As the wolf slept so deeply that when the mother goat crept up and began to cut her children out of his belly, he did not wake! He did not wake as she pulled them out one by one, nor when she filled his belly with stones. She sewed his stomach up tight and took her poor little kids to hide in the woods to watch. Soon the wolf woke from his blissful nap, unaware that the weight in his gut was no longer those succulent little goats.

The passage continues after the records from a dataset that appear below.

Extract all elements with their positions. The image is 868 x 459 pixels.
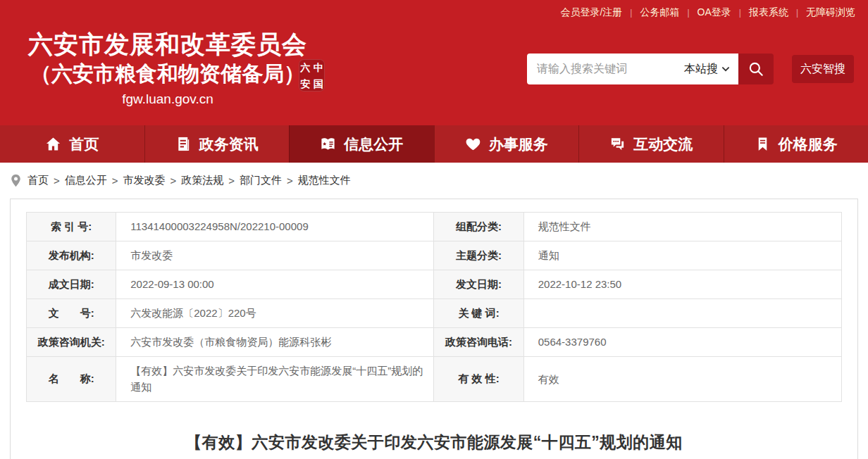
breadcrumb-item-normative-docs[interactable]: 规范性文件 bbox=[298, 174, 351, 187]
meta-value-topic-category: 通知 bbox=[523, 241, 841, 270]
search-icon bbox=[747, 60, 765, 78]
meta-value-issuing-agency: 市发改委 bbox=[116, 241, 434, 270]
search-box: 本站搜 bbox=[527, 54, 738, 84]
site-subtitle: （六安市粮食和物资储备局） bbox=[8, 61, 327, 87]
meta-value-written-date: 2022-09-13 00:00 bbox=[116, 270, 434, 299]
nav-item-services[interactable]: 办事服务 bbox=[434, 125, 579, 163]
breadcrumb-item-fgw[interactable]: 市发改委 bbox=[123, 174, 166, 187]
meta-label-keywords: 关 键 词: bbox=[434, 299, 523, 328]
table-row: 索 引 号: 11341400003224958N/202210-00009 组… bbox=[27, 213, 842, 241]
nav-label: 首页 bbox=[69, 134, 99, 154]
table-row: 文 号: 六发改能源〔2022〕220号 关 键 词: bbox=[27, 299, 842, 328]
topbar-link-member-login[interactable]: 会员登录/注册 bbox=[560, 6, 622, 19]
nav-label: 信息公开 bbox=[344, 134, 403, 154]
meta-label-consult-agency: 政策咨询机关: bbox=[27, 328, 116, 357]
meta-value-index-no: 11341400003224958N/202210-00009 bbox=[116, 213, 434, 241]
home-icon bbox=[45, 136, 61, 152]
topbar-link-oa-login[interactable]: OA登录 bbox=[698, 6, 731, 19]
search-scope-dropdown[interactable]: 本站搜 bbox=[684, 62, 731, 77]
seal-char: 六 bbox=[299, 59, 312, 75]
meta-label-consult-phone: 政策咨询电话: bbox=[434, 328, 523, 357]
price-bookmark-icon bbox=[755, 136, 771, 152]
main-nav: 首页 政务资讯 信息公开 办事服务 bbox=[0, 125, 868, 163]
document-meta-table: 索 引 号: 11341400003224958N/202210-00009 组… bbox=[26, 212, 842, 402]
meta-value-consult-agency: 六安市发改委（市粮食物资局）能源科张彬 bbox=[116, 328, 434, 357]
meta-value-doc-name: 【有效】六安市发改委关于印发六安市能源发展“十四五”规划的通知 bbox=[116, 357, 434, 402]
nav-label: 政务资讯 bbox=[199, 134, 259, 154]
table-row: 成文日期: 2022-09-13 00:00 发文日期: 2022-10-12 … bbox=[27, 270, 842, 299]
meta-value-doc-number: 六发改能源〔2022〕220号 bbox=[116, 299, 434, 328]
topbar-link-gov-mail[interactable]: 公务邮箱 bbox=[640, 6, 679, 19]
article-title: 【有效】六安市发改委关于印发六安市能源发展“十四五”规划的通知 bbox=[11, 432, 857, 453]
search-input[interactable] bbox=[537, 63, 684, 75]
site-header: 会员登录/注册| 公务邮箱| OA登录| 报表系统| 无障碍浏览 六安市发展和改… bbox=[0, 0, 868, 125]
breadcrumb-item-home[interactable]: 首页 bbox=[27, 174, 49, 187]
search-scope-label: 本站搜 bbox=[684, 62, 718, 77]
nav-item-interaction[interactable]: 互动交流 bbox=[578, 125, 724, 163]
topbar-link-report-system[interactable]: 报表系统 bbox=[749, 6, 788, 19]
meta-value-validity: 有效 bbox=[523, 357, 841, 402]
nav-label: 价格服务 bbox=[779, 134, 838, 154]
site-brand[interactable]: 六安市发展和改革委员会 （六安市粮食和物资储备局） fgw.luan.gov.c… bbox=[8, 28, 327, 107]
breadcrumb-item-policy[interactable]: 政策法规 bbox=[181, 174, 223, 187]
open-book-icon bbox=[320, 136, 336, 152]
nav-label: 互动交流 bbox=[633, 134, 693, 154]
chevron-down-icon bbox=[721, 66, 730, 73]
topbar-divider: | bbox=[796, 8, 798, 18]
heart-icon bbox=[465, 136, 481, 152]
table-row: 发布机构: 市发改委 主题分类: 通知 bbox=[27, 241, 842, 270]
meta-label-doc-number: 文 号: bbox=[27, 299, 116, 328]
meta-label-group-category: 组配分类: bbox=[434, 213, 523, 241]
document-detail-card: 索 引 号: 11341400003224958N/202210-00009 组… bbox=[10, 199, 858, 459]
nav-label: 办事服务 bbox=[489, 134, 548, 154]
site-domain: fgw.luan.gov.cn bbox=[8, 92, 327, 107]
meta-label-issuing-agency: 发布机构: bbox=[27, 241, 116, 270]
nav-item-gov-news[interactable]: 政务资讯 bbox=[144, 125, 290, 163]
search-button[interactable] bbox=[738, 54, 774, 84]
breadcrumb-item-dept-docs[interactable]: 部门文件 bbox=[240, 174, 282, 187]
topbar-divider: | bbox=[687, 8, 689, 18]
seal-char: 中 bbox=[312, 59, 326, 75]
topbar-divider: | bbox=[739, 8, 741, 18]
breadcrumb-separator: > bbox=[287, 175, 293, 187]
table-row: 名 称: 【有效】六安市发改委关于印发六安市能源发展“十四五”规划的通知 有 效… bbox=[27, 357, 842, 402]
seal-char: 安 bbox=[299, 75, 312, 92]
meta-label-doc-name: 名 称: bbox=[27, 357, 116, 402]
breadcrumb: 首页> 信息公开> 市发改委> 政策法规> 部门文件> 规范性文件 bbox=[0, 163, 868, 199]
meta-label-topic-category: 主题分类: bbox=[434, 241, 523, 270]
china-luan-seal-logo: 六 中 安 国 bbox=[299, 59, 325, 92]
meta-label-validity: 有 效 性: bbox=[434, 357, 523, 402]
chat-bubbles-icon bbox=[609, 136, 626, 152]
seal-char: 国 bbox=[312, 75, 326, 92]
breadcrumb-separator: > bbox=[228, 175, 235, 187]
nav-item-price-service[interactable]: 价格服务 bbox=[724, 125, 868, 163]
meta-value-group-category: 规范性文件 bbox=[523, 213, 841, 241]
meta-value-consult-phone: 0564-3379760 bbox=[523, 328, 841, 357]
meta-value-publish-date: 2022-10-12 23:50 bbox=[523, 270, 841, 299]
search-area: 本站搜 六安智搜 bbox=[527, 54, 854, 84]
topbar-divider: | bbox=[630, 8, 632, 18]
site-title: 六安市发展和改革委员会 bbox=[8, 28, 327, 61]
meta-value-keywords bbox=[523, 299, 841, 328]
nav-item-home[interactable]: 首页 bbox=[0, 125, 144, 163]
utility-topbar: 会员登录/注册| 公务邮箱| OA登录| 报表系统| 无障碍浏览 bbox=[0, 0, 868, 25]
meta-label-written-date: 成文日期: bbox=[27, 270, 116, 299]
breadcrumb-item-info-disclosure[interactable]: 信息公开 bbox=[65, 174, 107, 187]
nav-item-info-disclosure[interactable]: 信息公开 bbox=[289, 125, 434, 163]
smart-search-button[interactable]: 六安智搜 bbox=[792, 55, 854, 83]
location-pin-icon bbox=[11, 174, 21, 187]
topbar-link-accessibility[interactable]: 无障碍浏览 bbox=[806, 6, 855, 19]
meta-label-index-no: 索 引 号: bbox=[27, 213, 116, 241]
breadcrumb-separator: > bbox=[112, 175, 118, 187]
meta-label-publish-date: 发文日期: bbox=[434, 270, 523, 299]
breadcrumb-separator: > bbox=[170, 175, 177, 187]
table-row: 政策咨询机关: 六安市发改委（市粮食物资局）能源科张彬 政策咨询电话: 0564… bbox=[27, 328, 842, 357]
document-icon bbox=[175, 136, 192, 152]
breadcrumb-separator: > bbox=[54, 175, 60, 187]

"So thirsty I am," said the wolf, "after all that feasting." And so he wandered to the near by hot spring to whet his lips on the bubbling water. As he leaned over the scalding pool, out sprung the youngest of the little goats! She charged him and kicked him into the water with a firm strike of her hooves. He yelped in surprise, and the rocks in his belly caused him to topple over with ease. He landed in the water with a splash, and it boiled him dead as the rocks dragged him under.

"The wolf is dead!" the little goats cried, and they danced for joy in the snow.